Requirement: From the line with "Is there <item>gallbladder</item> here?" to the final line of the records, every line is to be duplicated exactly, both of those lines included.
----------------
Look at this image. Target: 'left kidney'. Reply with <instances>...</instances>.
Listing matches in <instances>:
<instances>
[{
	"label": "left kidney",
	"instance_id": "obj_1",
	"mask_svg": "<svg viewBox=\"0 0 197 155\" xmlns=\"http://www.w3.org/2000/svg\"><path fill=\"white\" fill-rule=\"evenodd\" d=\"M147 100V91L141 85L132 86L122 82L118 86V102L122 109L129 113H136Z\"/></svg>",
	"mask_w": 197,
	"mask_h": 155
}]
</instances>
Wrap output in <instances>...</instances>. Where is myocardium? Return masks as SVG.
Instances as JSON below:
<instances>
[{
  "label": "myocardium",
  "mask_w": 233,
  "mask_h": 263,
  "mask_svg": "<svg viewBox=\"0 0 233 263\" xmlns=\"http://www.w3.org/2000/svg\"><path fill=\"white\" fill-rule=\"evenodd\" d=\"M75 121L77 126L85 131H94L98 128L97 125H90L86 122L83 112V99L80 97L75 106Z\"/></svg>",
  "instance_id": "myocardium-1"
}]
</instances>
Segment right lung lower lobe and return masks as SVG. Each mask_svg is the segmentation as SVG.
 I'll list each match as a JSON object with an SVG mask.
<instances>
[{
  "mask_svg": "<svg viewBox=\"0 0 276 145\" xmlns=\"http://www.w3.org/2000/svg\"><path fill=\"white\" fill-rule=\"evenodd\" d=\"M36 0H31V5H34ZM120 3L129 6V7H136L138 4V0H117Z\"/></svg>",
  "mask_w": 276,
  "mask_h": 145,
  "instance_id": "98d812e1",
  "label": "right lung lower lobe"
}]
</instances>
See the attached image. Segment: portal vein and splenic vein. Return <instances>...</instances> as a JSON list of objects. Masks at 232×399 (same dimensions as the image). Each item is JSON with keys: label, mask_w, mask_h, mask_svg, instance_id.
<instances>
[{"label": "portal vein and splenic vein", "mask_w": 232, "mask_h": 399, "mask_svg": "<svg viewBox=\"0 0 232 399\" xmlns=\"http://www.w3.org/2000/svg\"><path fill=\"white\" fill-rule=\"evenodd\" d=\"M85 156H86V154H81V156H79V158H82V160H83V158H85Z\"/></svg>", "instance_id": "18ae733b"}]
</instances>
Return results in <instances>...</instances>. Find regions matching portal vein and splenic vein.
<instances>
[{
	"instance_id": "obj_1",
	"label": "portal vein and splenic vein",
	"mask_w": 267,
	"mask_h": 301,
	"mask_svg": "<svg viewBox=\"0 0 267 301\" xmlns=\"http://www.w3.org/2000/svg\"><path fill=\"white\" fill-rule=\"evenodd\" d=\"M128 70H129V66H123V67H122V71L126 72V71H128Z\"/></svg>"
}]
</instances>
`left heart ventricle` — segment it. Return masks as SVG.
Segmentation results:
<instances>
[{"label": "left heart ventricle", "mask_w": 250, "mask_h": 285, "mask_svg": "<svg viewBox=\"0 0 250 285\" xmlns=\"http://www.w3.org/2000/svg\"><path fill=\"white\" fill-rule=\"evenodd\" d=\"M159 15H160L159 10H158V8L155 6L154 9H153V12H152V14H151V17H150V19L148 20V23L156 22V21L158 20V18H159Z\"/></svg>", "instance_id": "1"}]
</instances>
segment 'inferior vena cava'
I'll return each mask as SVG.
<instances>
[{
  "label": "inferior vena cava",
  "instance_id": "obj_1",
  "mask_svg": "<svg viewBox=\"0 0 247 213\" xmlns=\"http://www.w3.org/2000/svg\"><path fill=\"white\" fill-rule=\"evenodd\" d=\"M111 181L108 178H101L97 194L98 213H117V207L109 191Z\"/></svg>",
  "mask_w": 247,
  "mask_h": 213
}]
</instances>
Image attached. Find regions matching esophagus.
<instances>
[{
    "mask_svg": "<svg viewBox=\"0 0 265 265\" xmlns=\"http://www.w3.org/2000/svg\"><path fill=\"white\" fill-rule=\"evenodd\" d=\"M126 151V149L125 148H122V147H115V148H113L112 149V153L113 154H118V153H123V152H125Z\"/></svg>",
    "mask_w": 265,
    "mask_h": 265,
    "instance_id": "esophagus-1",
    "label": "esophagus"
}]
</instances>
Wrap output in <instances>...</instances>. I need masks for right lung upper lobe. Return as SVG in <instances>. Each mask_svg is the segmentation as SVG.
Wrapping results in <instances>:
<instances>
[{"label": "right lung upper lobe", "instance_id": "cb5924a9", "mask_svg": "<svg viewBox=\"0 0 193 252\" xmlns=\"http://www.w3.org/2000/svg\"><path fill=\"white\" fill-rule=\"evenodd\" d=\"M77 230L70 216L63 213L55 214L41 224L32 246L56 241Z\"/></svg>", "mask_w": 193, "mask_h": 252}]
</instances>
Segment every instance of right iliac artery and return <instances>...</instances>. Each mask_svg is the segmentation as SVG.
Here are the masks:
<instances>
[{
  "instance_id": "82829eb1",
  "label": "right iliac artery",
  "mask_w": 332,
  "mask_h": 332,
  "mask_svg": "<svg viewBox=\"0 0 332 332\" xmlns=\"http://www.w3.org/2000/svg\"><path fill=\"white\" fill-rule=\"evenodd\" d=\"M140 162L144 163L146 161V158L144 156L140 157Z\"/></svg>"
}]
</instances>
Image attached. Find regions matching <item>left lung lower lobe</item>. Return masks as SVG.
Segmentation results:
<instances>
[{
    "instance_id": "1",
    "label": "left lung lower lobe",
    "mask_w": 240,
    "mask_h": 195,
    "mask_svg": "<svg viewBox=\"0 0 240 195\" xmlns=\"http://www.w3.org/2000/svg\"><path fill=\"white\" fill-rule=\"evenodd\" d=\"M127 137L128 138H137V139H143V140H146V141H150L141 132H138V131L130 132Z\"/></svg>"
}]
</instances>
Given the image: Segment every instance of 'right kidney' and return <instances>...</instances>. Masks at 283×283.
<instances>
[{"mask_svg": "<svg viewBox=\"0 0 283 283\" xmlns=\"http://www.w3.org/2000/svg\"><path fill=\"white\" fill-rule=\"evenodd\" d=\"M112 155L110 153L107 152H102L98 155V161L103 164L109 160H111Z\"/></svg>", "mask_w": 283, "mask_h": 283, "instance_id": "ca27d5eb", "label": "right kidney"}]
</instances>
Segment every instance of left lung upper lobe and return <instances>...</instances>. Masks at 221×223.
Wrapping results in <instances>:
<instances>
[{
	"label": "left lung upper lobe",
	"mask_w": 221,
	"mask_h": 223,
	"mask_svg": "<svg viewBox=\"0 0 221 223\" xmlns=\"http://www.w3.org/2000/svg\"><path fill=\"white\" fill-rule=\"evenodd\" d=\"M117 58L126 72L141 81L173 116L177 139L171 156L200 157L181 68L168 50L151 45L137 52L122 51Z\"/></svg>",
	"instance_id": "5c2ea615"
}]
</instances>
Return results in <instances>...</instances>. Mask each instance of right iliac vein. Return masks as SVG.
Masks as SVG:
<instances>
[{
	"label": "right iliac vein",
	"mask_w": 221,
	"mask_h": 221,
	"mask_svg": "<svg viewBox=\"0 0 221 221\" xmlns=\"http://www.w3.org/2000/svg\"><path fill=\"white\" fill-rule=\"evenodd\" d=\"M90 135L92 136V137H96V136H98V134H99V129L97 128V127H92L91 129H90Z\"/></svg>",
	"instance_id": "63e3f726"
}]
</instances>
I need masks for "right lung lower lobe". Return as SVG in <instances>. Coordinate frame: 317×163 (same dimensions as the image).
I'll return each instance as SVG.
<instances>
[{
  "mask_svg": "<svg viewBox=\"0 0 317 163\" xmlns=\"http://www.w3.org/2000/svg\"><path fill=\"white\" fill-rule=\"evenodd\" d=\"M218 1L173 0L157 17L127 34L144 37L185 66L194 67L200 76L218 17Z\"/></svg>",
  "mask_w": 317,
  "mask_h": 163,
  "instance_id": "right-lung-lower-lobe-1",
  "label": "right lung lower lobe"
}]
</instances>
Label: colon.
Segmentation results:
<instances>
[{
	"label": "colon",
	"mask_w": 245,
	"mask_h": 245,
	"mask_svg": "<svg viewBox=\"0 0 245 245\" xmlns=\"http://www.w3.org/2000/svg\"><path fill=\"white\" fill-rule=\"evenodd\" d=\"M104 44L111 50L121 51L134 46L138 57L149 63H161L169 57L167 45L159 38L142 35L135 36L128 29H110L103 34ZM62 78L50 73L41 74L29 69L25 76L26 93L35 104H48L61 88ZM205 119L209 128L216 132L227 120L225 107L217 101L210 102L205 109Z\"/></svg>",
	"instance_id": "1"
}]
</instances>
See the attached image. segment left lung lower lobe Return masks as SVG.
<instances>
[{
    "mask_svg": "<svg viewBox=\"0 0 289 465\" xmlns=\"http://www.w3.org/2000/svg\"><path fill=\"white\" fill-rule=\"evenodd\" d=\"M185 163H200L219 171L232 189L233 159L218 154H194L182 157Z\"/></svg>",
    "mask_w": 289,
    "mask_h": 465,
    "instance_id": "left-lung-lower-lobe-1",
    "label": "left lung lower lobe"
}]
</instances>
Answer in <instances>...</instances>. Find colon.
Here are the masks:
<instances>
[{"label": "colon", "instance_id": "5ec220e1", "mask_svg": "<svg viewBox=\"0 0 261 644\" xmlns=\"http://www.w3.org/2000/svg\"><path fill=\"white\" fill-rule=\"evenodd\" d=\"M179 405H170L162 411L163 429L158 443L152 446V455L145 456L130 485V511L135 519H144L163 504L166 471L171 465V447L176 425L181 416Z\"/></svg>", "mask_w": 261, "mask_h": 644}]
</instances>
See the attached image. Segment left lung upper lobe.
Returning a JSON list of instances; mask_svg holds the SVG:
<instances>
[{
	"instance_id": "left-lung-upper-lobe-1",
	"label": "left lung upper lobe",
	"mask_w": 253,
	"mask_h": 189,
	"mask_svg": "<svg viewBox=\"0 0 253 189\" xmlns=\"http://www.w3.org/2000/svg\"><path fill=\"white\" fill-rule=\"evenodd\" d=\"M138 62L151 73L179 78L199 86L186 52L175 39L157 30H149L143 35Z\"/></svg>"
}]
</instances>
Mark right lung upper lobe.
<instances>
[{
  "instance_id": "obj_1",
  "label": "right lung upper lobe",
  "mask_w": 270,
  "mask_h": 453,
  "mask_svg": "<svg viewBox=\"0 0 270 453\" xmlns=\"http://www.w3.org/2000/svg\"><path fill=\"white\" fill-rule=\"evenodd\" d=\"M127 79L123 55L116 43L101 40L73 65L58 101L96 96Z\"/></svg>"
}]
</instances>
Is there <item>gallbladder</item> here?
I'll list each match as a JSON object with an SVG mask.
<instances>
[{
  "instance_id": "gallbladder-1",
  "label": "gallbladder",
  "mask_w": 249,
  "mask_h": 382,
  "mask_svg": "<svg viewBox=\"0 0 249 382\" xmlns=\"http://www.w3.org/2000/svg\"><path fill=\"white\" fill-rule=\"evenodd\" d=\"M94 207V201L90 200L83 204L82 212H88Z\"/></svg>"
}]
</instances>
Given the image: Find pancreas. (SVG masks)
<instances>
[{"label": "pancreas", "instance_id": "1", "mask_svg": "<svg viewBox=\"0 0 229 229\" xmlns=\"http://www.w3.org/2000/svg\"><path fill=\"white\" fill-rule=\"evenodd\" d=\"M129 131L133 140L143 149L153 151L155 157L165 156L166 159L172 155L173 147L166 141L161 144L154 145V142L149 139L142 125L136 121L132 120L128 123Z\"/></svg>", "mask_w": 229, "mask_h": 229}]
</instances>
----------------
Task answer:
Is there <item>gallbladder</item> here?
I'll list each match as a JSON object with an SVG mask.
<instances>
[{
  "instance_id": "gallbladder-1",
  "label": "gallbladder",
  "mask_w": 249,
  "mask_h": 382,
  "mask_svg": "<svg viewBox=\"0 0 249 382\" xmlns=\"http://www.w3.org/2000/svg\"><path fill=\"white\" fill-rule=\"evenodd\" d=\"M94 207V201L90 200L83 204L82 212H88Z\"/></svg>"
}]
</instances>
Given the image: Find pancreas. (SVG masks)
<instances>
[{"label": "pancreas", "instance_id": "1", "mask_svg": "<svg viewBox=\"0 0 229 229\" xmlns=\"http://www.w3.org/2000/svg\"><path fill=\"white\" fill-rule=\"evenodd\" d=\"M129 131L133 140L143 149L153 151L155 157L165 156L166 159L172 155L173 147L166 141L161 144L154 145V142L149 139L142 125L136 121L132 120L128 123Z\"/></svg>", "mask_w": 229, "mask_h": 229}]
</instances>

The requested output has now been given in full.